• **Provided data**:
....

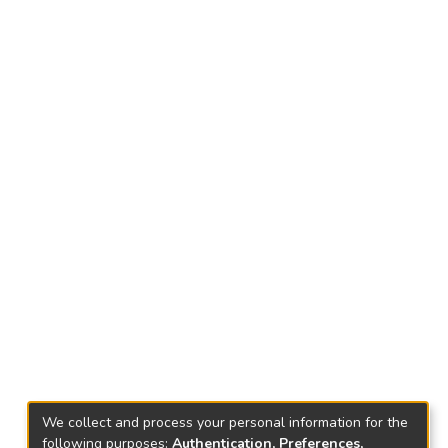
We collect and process your personal information for the
following purposes:
Authentication, Preferences,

....

• **Work to be completed**:
Transcribe the listing above in full and exactly; no pictures belong in the copy.

• **Exercise output**:
We collect and process your personal information for the
following purposes:
Authentication, Preferences,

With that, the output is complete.